Learning about urban planning policies can be as exciting as learning the tax code. All too often, community members are left scratching their heads about policy issues that seem esoteric and disconnected from their daily experiences.

Civic Eye Collaborative
uses film as a medium for community storytelling that can engage communities about urban planning issues, building on a long tradition of urban documentary filmmaking.

The earliest films were single-shot moments called “actualities:” a train entering a station, a boat docking or a city street scene. Films such as San Francisco: Aftermath of Earthquake (1906) were incorporated into newsreels, a tradition that continued into the 1950s.

English filmmaker John Grierson - best know for The Drifters (1929) - coined the term documentary, which he defined as the “creative treatment of actuality,” setting it apart from travelogues and newsreels.

Grierson’s films influenced documentary work in the United States, including The Plow That Broke the Plains (1936) and The City (1939), both powerful reflections on the relationship between people and their environment.

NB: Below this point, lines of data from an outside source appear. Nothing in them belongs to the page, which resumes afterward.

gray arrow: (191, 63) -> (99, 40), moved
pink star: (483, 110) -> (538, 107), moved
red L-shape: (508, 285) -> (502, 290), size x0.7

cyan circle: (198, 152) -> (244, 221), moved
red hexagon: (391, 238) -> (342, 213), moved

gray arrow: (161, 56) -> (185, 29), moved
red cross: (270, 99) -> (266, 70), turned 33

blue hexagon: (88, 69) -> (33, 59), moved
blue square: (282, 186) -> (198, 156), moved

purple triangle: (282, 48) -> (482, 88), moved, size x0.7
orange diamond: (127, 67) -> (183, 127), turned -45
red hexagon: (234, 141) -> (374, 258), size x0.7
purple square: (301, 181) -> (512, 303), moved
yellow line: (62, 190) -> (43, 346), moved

As early as the 1940s, American documentaries began focusing on issues of city congestion and urban sprawl with films such as Cities: How They Grow (1952) and The Changing City (1963). In the 1960s, American Urbanist William H. Whyte began wielding still cameras, movie cameras and notebooks in order to describe urban life in an objective and measurable way. His findings culminated into a book published in 1980, and later a companion film released in 1988, both titled The Social Life of Small Urban Spaces.

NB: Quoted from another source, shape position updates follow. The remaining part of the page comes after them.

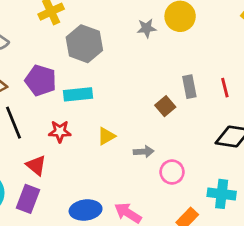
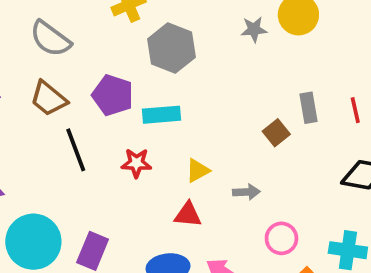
red triangle: (36, 165) -> (188, 215), moved, turned -35
pink circle: (172, 172) -> (281, 238), moved

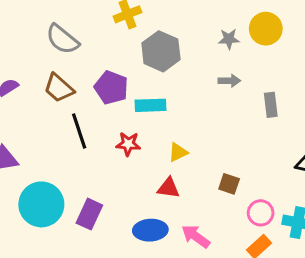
brown square: (276, 133) -> (229, 184), moved, turned -35
gray arrow: (246, 192) -> (229, 81), moved
pink circle: (281, 238) -> (261, 213), moved

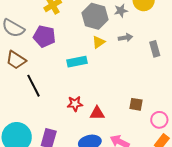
gray hexagon: (161, 51) -> (95, 16), moved
purple pentagon: (111, 88) -> (44, 36), moved
red star: (128, 144) -> (75, 104), moved
yellow triangle: (178, 152) -> (99, 42), moved

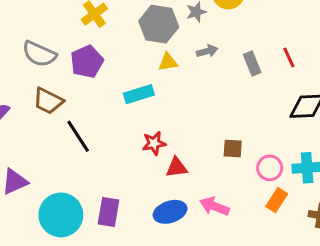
purple pentagon: (44, 36) -> (87, 62), turned -30
yellow triangle: (99, 42) -> (168, 62), turned 32
red star: (75, 104) -> (154, 143), moved

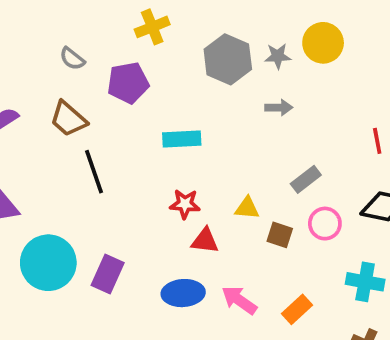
gray semicircle: (39, 54) -> (72, 59), size x0.6
yellow triangle: (168, 62) -> (247, 208), moved
gray rectangle: (252, 64) -> (306, 179), moved, turned 60
pink circle: (270, 168) -> (325, 224), moved
orange rectangle: (277, 200) -> (297, 309), moved

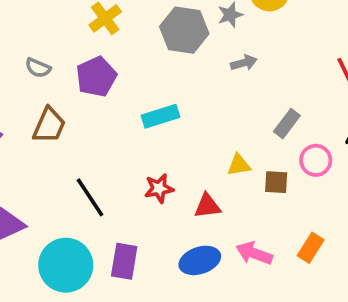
brown trapezoid: (68, 119) -> (49, 125), turned -93
black line: (94, 172) -> (90, 197), moved
red star: (185, 204) -> (159, 188), moved

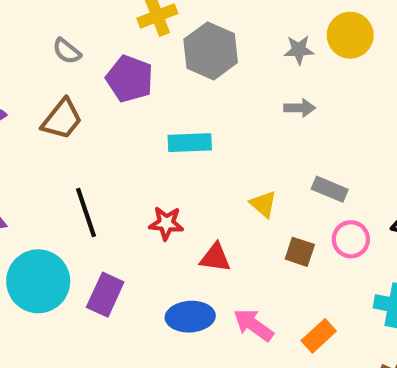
gray hexagon: (184, 30) -> (211, 51), moved
purple pentagon: (96, 77) -> (130, 79), turned 30
gray rectangle: (287, 124) -> (330, 189), turned 60
yellow triangle: (239, 165) -> (263, 204), moved, turned 35

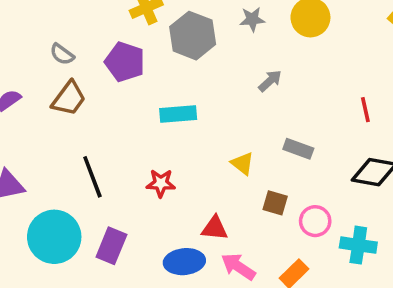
gray star: (299, 50) -> (252, 19), moved
gray semicircle: (67, 51) -> (62, 54), moved
gray arrow: (300, 108) -> (270, 81), turned -40
pink circle: (351, 239) -> (315, 221), moved
red triangle: (215, 258) -> (215, 228), moved

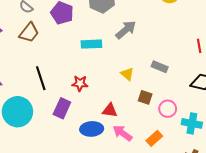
gray arrow: (270, 81) -> (126, 30), moved, size x1.5
purple rectangle: (111, 246) -> (62, 108), moved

With the availability of low-cost, high-quality video cameras, high-speed internet access and social networking tools, documentary filmmaking has flourished online. In 2006, Streetsblog (which later evolved into Streetfilms) was established to produce short films explaining transportation planning policies.

With this long tradition in mind, two New Jersey urban planners, Ranjit Walia and Peter Bilton joined me - a photographer and filmmaker based out of New York - to found Civic Eye Collaborative.

We recently partnered with Hoboken, New Jersey to produce a film documenting some of the strategies that have been implemented to reduce the need for automobile ownership, and to enhance and promote access to transit and non-motorized transportation modes. The film features interviews with Hoboken Mayor Dawn Zimmer and Transportation and Parking Director Ian Sacs, alongside on-the-street interviews with community members about their experiences.

Hoboken Transportation from Civic Eye Collaborative on Vimeo.

On March 4th, the film premiered at the NJ Future Redevelopment Forum, where Ranjit led a session titled “Talking About Transportation: Making Smarter Choices Using New Communication Techniques.”

When focused on the details of daily life, film has the power to show how fundamental urban planning is to the quality of life of citizens, and how important these issues are to a city’s vitality.